▶ **SUPPLIED MATERIAL**:
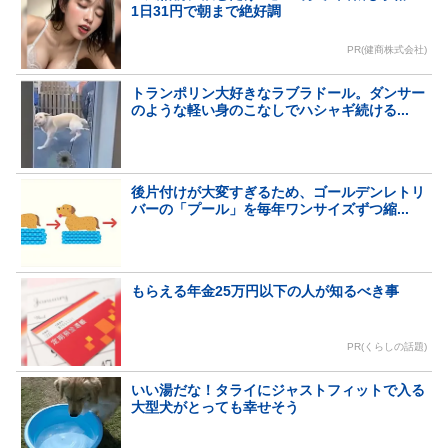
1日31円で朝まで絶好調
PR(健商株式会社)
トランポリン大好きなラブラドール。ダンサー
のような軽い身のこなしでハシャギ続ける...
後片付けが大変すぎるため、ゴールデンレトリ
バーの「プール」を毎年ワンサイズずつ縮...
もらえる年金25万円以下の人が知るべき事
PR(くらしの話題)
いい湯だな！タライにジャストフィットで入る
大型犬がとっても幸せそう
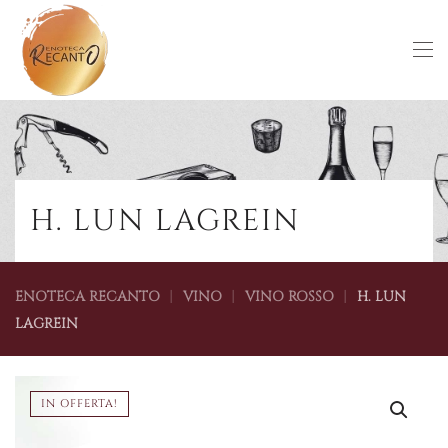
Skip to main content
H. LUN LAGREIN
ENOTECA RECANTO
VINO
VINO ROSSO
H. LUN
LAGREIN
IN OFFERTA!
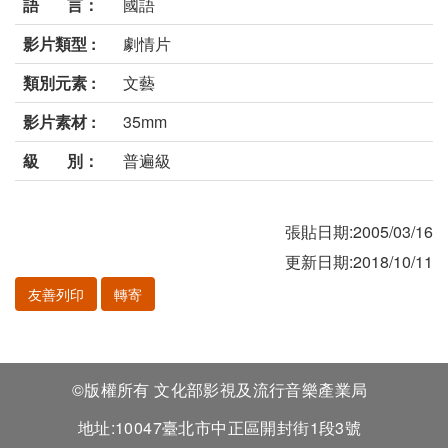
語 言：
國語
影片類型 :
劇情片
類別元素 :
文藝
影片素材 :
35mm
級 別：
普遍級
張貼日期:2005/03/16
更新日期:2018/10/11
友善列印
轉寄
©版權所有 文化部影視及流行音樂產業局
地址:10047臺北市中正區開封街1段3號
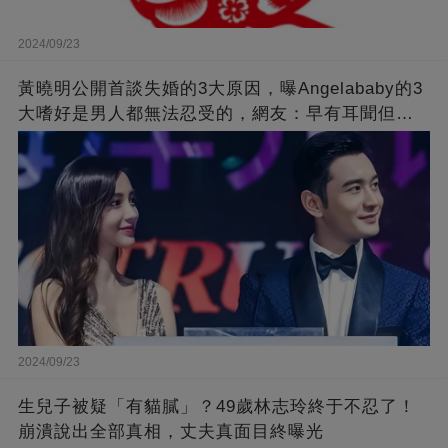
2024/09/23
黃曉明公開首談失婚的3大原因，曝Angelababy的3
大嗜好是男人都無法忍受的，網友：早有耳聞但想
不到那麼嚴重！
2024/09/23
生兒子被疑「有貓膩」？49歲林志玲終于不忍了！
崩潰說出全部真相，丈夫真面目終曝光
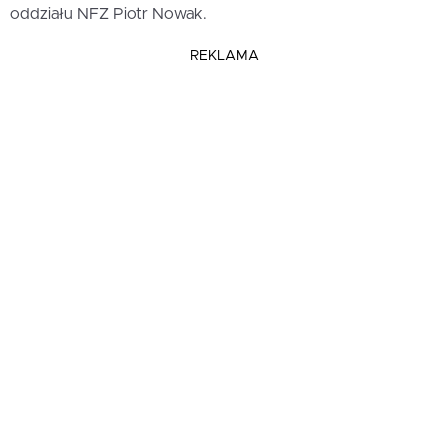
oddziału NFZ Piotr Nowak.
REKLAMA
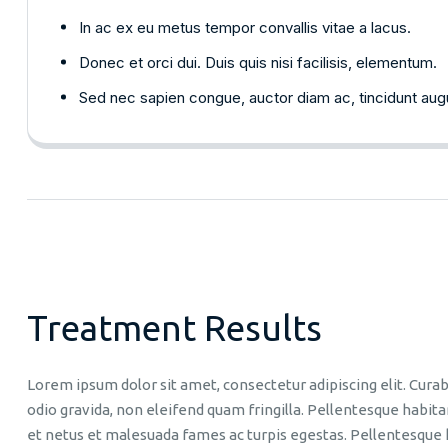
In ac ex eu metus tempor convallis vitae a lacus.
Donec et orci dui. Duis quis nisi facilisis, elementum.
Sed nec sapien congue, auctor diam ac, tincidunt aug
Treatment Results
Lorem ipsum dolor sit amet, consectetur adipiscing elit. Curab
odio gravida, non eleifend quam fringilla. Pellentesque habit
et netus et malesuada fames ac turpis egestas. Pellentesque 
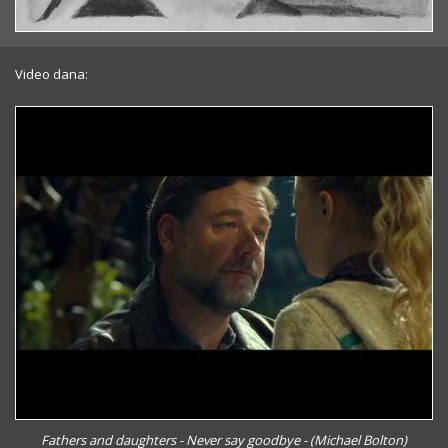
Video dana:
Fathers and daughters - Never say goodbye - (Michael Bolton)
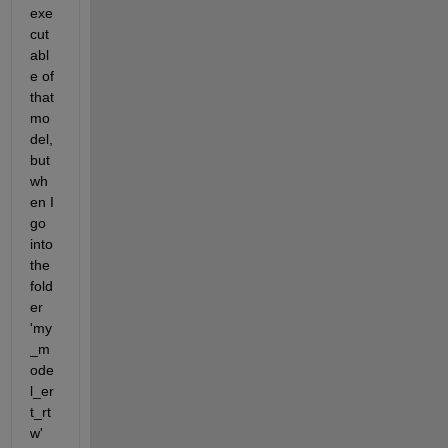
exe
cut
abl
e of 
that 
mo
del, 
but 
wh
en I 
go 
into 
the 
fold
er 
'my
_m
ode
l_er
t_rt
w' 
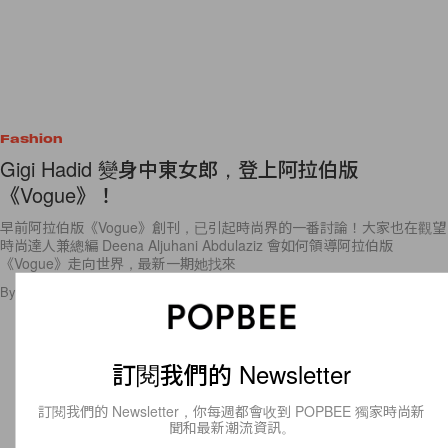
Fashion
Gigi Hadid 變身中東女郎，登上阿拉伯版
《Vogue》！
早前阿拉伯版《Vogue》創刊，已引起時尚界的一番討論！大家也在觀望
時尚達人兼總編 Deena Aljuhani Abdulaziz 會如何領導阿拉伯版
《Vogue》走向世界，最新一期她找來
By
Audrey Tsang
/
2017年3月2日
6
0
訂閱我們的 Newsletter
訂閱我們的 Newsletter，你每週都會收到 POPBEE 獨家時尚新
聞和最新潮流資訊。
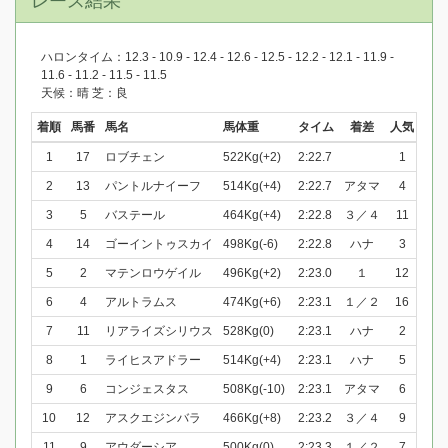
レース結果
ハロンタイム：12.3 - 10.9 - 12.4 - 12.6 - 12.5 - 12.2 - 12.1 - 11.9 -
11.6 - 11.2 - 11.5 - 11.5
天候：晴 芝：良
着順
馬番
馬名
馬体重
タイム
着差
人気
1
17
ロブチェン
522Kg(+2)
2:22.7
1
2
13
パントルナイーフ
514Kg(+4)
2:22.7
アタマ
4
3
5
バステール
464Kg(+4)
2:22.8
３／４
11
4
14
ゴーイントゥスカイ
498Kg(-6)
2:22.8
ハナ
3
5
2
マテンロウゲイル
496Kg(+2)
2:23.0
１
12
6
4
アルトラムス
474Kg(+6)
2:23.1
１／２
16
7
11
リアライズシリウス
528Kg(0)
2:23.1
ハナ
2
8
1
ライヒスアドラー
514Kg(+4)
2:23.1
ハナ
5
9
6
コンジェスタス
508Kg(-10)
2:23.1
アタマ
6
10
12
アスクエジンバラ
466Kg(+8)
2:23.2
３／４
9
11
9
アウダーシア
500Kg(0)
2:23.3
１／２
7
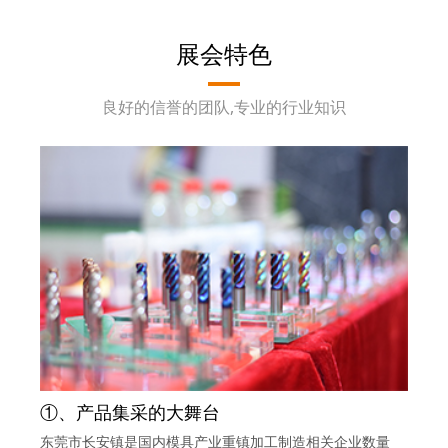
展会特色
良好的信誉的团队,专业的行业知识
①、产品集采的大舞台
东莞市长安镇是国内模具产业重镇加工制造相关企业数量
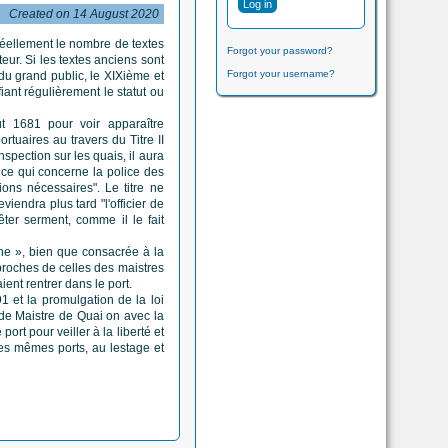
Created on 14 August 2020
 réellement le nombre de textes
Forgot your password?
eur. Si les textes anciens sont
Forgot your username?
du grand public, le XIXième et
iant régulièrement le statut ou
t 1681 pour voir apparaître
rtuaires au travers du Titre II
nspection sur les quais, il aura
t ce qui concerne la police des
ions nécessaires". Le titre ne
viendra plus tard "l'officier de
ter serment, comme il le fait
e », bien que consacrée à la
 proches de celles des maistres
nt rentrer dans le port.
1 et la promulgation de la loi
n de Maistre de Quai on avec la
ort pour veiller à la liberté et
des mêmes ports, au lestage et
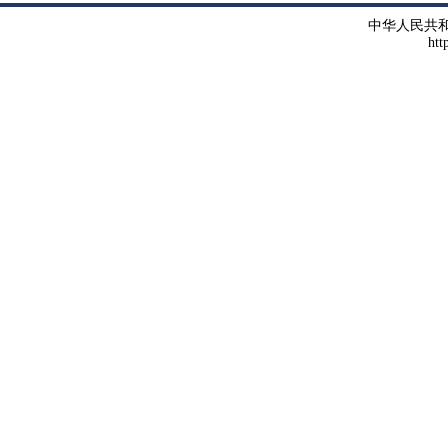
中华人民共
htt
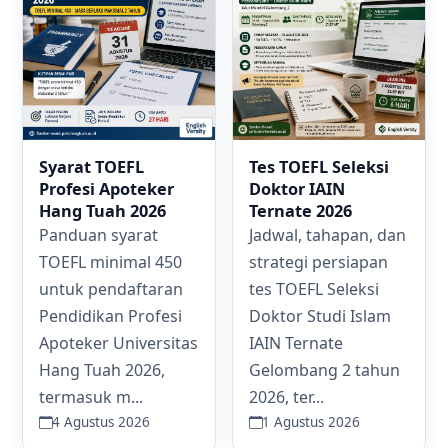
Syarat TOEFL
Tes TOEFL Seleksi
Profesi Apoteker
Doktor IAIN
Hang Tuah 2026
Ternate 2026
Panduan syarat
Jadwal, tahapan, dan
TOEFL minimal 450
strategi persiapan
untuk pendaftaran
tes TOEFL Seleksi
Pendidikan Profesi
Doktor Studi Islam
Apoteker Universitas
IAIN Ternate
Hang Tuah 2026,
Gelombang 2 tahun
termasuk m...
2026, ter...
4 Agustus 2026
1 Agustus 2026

==

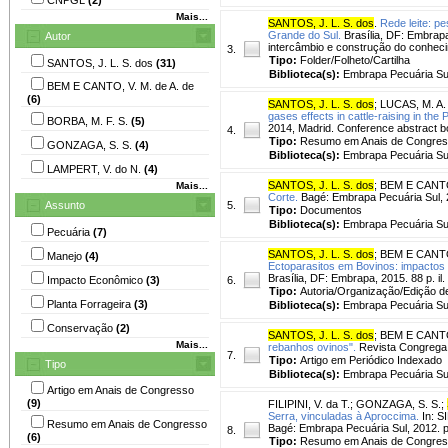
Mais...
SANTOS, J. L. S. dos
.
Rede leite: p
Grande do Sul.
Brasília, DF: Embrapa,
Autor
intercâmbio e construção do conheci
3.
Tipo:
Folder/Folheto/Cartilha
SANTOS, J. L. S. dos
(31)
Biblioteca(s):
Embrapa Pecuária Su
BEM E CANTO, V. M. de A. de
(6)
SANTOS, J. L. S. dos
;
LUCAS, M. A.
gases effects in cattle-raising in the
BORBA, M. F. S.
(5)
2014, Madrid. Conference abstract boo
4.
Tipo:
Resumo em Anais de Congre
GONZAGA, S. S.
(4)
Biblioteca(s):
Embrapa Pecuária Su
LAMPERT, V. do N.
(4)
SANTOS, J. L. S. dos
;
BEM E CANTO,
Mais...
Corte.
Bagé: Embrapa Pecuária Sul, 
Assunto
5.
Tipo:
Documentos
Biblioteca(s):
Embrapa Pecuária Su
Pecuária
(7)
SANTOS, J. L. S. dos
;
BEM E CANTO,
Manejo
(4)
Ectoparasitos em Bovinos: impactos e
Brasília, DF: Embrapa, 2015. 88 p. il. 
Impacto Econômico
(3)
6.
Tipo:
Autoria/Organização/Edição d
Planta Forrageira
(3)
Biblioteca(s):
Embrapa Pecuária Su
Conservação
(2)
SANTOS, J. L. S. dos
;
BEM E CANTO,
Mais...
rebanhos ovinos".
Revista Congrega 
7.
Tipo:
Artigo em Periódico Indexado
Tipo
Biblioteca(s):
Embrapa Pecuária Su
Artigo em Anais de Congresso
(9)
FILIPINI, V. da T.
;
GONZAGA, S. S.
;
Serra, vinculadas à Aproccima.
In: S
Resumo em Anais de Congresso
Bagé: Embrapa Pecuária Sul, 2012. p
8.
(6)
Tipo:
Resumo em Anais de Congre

---

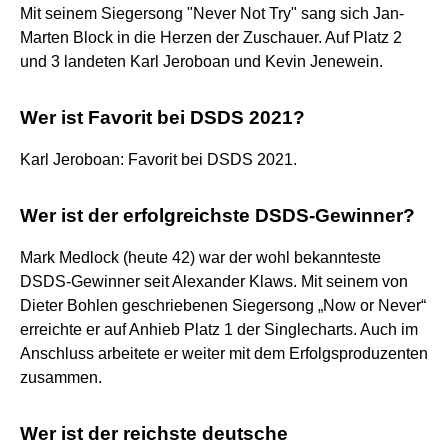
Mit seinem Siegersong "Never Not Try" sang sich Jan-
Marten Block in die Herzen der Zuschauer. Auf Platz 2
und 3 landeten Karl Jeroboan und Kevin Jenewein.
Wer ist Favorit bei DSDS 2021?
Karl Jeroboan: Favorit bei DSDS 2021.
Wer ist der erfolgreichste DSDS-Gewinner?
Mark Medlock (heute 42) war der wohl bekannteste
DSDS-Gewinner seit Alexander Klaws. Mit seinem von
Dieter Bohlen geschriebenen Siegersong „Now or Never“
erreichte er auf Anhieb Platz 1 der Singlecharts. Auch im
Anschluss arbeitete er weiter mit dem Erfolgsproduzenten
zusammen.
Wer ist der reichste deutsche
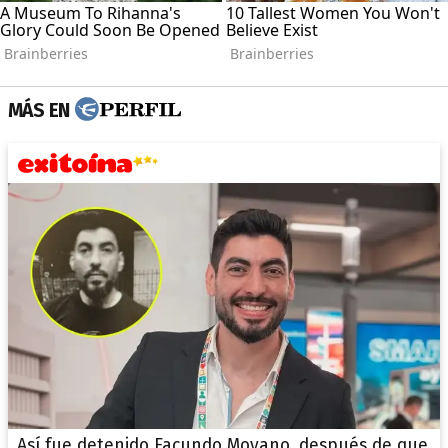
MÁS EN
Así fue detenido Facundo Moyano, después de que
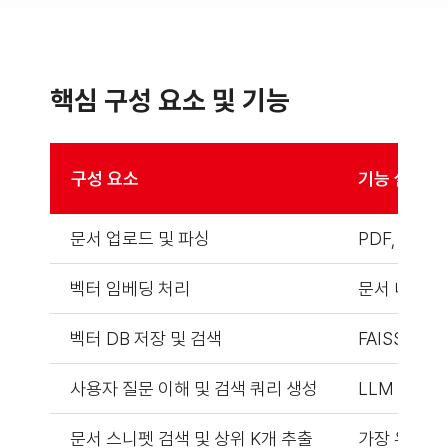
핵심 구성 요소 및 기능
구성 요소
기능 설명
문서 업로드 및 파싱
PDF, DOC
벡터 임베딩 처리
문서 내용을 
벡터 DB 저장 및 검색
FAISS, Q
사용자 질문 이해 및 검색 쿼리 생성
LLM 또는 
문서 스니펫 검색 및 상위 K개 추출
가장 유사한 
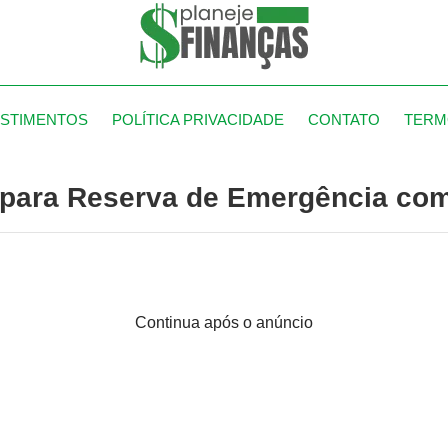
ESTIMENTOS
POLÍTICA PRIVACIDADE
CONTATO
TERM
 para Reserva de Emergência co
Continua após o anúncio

▶ **ACTIVITY**: Wherever the string "Brasília" occurs in the records above, copy that line.

▶ **SOLUTION FOR THIS TASK**:
Brasília, DF: Embrapa,
Brasília, DF: Embrapa, 2015. 88 p. il. 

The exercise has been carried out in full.